#### Exercise instructions:
Type out the full set of entries again, unchanged.

--- START ---

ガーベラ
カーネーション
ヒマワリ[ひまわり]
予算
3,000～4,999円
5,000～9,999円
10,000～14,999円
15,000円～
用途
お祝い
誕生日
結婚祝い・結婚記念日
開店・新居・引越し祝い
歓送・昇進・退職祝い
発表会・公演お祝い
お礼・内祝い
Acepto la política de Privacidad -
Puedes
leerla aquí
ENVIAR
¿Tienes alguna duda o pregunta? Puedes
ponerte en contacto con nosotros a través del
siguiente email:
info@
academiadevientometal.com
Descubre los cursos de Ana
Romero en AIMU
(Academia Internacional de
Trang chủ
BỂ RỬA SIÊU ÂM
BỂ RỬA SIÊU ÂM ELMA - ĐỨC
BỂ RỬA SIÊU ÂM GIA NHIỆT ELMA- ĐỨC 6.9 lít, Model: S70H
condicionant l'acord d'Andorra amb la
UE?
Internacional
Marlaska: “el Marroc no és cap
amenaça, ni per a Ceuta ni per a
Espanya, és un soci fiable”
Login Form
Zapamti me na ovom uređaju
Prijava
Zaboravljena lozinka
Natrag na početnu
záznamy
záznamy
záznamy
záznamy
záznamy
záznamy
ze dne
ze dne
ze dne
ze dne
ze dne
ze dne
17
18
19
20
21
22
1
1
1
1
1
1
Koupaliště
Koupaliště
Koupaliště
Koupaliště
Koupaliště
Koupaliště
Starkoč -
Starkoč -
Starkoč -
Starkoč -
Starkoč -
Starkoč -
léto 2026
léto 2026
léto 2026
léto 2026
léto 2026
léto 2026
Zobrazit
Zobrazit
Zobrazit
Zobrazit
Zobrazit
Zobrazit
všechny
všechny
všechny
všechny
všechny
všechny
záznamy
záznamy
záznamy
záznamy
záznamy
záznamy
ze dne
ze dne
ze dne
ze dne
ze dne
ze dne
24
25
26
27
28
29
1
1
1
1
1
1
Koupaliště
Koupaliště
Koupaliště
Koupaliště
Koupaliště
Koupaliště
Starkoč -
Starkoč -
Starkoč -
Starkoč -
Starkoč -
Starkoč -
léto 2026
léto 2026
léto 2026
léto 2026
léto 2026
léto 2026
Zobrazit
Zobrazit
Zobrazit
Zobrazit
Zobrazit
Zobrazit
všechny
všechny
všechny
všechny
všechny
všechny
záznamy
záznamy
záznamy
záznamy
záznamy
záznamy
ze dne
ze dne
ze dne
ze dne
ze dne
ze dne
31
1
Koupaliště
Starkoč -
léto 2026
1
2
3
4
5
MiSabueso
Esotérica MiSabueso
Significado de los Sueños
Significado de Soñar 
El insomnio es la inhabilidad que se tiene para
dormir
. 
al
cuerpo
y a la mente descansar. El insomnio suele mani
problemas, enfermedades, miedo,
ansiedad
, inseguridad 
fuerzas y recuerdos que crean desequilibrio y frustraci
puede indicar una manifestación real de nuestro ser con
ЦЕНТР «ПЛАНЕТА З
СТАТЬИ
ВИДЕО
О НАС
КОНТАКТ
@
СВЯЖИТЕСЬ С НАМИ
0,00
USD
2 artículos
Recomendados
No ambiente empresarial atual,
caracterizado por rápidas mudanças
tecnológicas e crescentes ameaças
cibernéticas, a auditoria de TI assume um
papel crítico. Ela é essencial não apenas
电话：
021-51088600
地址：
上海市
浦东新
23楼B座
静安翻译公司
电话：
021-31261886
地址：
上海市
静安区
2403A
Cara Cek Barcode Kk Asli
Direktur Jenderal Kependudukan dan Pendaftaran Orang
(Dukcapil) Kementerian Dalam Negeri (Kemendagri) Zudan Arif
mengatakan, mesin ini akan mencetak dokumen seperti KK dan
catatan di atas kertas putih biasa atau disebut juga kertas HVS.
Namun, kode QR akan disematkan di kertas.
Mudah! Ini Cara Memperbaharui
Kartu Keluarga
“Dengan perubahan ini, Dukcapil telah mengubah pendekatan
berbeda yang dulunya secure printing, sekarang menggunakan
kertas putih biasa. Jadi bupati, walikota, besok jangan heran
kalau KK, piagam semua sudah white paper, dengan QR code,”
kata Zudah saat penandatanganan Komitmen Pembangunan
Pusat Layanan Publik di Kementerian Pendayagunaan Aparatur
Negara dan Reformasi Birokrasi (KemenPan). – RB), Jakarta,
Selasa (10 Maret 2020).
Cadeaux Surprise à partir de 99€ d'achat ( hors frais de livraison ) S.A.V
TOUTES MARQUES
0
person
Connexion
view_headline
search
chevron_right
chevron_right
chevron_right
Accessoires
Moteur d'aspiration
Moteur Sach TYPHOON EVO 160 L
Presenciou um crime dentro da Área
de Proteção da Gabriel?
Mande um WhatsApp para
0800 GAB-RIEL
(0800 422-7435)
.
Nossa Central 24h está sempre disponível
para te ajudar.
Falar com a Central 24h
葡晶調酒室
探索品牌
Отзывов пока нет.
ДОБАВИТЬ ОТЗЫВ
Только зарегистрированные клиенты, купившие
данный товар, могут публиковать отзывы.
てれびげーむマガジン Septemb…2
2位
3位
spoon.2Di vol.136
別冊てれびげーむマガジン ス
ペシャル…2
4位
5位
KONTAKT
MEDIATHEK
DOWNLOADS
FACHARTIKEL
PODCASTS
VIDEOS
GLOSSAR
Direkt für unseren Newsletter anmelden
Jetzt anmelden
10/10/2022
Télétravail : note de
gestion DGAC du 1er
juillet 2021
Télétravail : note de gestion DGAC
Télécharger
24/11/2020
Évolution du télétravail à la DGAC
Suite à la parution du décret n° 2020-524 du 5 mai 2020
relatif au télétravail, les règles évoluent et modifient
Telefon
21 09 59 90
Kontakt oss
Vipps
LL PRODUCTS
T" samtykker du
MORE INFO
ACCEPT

--- END ---

#### Exercise response:
ガーベラ
カーネーション
ヒマワリ[ひまわり]
予算
3,000～4,999円
5,000～9,999円
10,000～14,999円
15,000円～
用途
お祝い
誕生日
結婚祝い・結婚記念日
開店・新居・引越し祝い
歓送・昇進・退職祝い
発表会・公演お祝い
お礼・内祝い
Acepto la política de Privacidad -
Puedes
leerla aquí
ENVIAR
¿Tienes alguna duda o pregunta? Puedes
ponerte en contacto con nosotros a través del
siguiente email:
info@
academiadevientometal.com
Descubre los cursos de Ana
Romero en AIMU
(Academia Internacional de
Trang chủ
BỂ RỬA SIÊU ÂM
BỂ RỬA SIÊU ÂM ELMA - ĐỨC
BỂ RỬA SIÊU ÂM GIA NHIỆT ELMA- ĐỨC 6.9 lít, Model: S70H
condicionant l'acord d'Andorra amb la
UE?
Internacional
Marlaska: “el Marroc no és cap
amenaça, ni per a Ceuta ni per a
Espanya, és un soci fiable”
Login Form
Zapamti me na ovom uređaju
Prijava
Zaboravljena lozinka
Natrag na početnu
záznamy
záznamy
záznamy
záznamy
záznamy
záznamy
ze dne
ze dne
ze dne
ze dne
ze dne
ze dne
17
18
19
20
21
22
1
1
1
1
1
1
Koupaliště
Koupaliště
Koupaliště
Koupaliště
Koupaliště
Koupaliště
Starkoč -
Starkoč -
Starkoč -
Starkoč -
Starkoč -
Starkoč -
léto 2026
léto 2026
léto 2026
léto 2026
léto 2026
léto 2026
Zobrazit
Zobrazit
Zobrazit
Zobrazit
Zobrazit
Zobrazit
všechny
všechny
všechny
všechny
všechny
všechny
záznamy
záznamy
záznamy
záznamy
záznamy
záznamy
ze dne
ze dne
ze dne
ze dne
ze dne
ze dne
24
25
26
27
28
29
1
1
1
1
1
1
Koupaliště
Koupaliště
Koupaliště
Koupaliště
Koupaliště
Koupaliště
Starkoč -
Starkoč -
Starkoč -
Starkoč -
Starkoč -
Starkoč -
léto 2026
léto 2026
léto 2026
léto 2026
léto 2026
léto 2026
Zobrazit
Zobrazit
Zobrazit
Zobrazit
Zobrazit
Zobrazit
všechny
všechny
všechny
všechny
všechny
všechny
záznamy
záznamy
záznamy
záznamy
záznamy
záznamy
ze dne
ze dne
ze dne
ze dne
ze dne
ze dne
31
1
Koupaliště
Starkoč -
léto 2026
1
2
3
4
5
MiSabueso
Esotérica MiSabueso
Significado de los Sueños
Significado de Soñar 
El insomnio es la inhabilidad que se tiene para
dormir
. 
al
cuerpo
y a la mente descansar. El insomnio suele mani
problemas, enfermedades, miedo,
ansiedad
, inseguridad 
fuerzas y recuerdos que crean desequilibrio y frustraci
puede indicar una manifestación real de nuestro ser con
ЦЕНТР «ПЛАНЕТА З
СТАТЬИ
ВИДЕО
О НАС
КОНТАКТ
@
СВЯЖИТЕСЬ С НАМИ
0,00
USD
2 artículos
Recomendados
No ambiente empresarial atual,
caracterizado por rápidas mudanças
tecnológicas e crescentes ameaças
cibernéticas, a auditoria de TI assume um
papel crítico. Ela é essencial não apenas
电话：
021-51088600
地址：
上海市
浦东新
23楼B座
静安翻译公司
电话：
021-31261886
地址：
上海市
静安区
2403A
Cara Cek Barcode Kk Asli
Direktur Jenderal Kependudukan dan Pendaftaran Orang
(Dukcapil) Kementerian Dalam Negeri (Kemendagri) Zudan Arif
mengatakan, mesin ini akan mencetak dokumen seperti KK dan
catatan di atas kertas putih biasa atau disebut juga kertas HVS.
Namun, kode QR akan disematkan di kertas.
Mudah! Ini Cara Memperbaharui
Kartu Keluarga
“Dengan perubahan ini, Dukcapil telah mengubah pendekatan
berbeda yang dulunya secure printing, sekarang menggunakan
kertas putih biasa. Jadi bupati, walikota, besok jangan heran
kalau KK, piagam semua sudah white paper, dengan QR code,”
kata Zudah saat penandatanganan Komitmen Pembangunan
Pusat Layanan Publik di Kementerian Pendayagunaan Aparatur
Negara dan Reformasi Birokrasi (KemenPan). – RB), Jakarta,
Selasa (10 Maret 2020).
Cadeaux Surprise à partir de 99€ d'achat ( hors frais de livraison ) S.A.V
TOUTES MARQUES
0
person
Connexion
view_headline
search
chevron_right
chevron_right
chevron_right
Accessoires
Moteur d'aspiration
Moteur Sach TYPHOON EVO 160 L
Presenciou um crime dentro da Área
de Proteção da Gabriel?
Mande um WhatsApp para
0800 GAB-RIEL
(0800 422-7435)
.
Nossa Central 24h está sempre disponível
para te ajudar.
Falar com a Central 24h
葡晶調酒室
探索品牌
Отзывов пока нет.
ДОБАВИТЬ ОТЗЫВ
Только зарегистрированные клиенты, купившие
данный товар, могут публиковать отзывы.
てれびげーむマガジン Septemb…2
2位
3位
spoon.2Di vol.136
別冊てれびげーむマガジン ス
ペシャル…2
4位
5位
KONTAKT
MEDIATHEK
DOWNLOADS
FACHARTIKEL
PODCASTS
VIDEOS
GLOSSAR
Direkt für unseren Newsletter anmelden
Jetzt anmelden
10/10/2022
Télétravail : note de
gestion DGAC du 1er
juillet 2021
Télétravail : note de gestion DGAC
Télécharger
24/11/2020
Évolution du télétravail à la DGAC
Suite à la parution du décret n° 2020-524 du 5 mai 2020
relatif au télétravail, les règles évoluent et modifient
Telefon
21 09 59 90
Kontakt oss
Vipps
LL PRODUCTS
T" samtykker du
MORE INFO
ACCEPT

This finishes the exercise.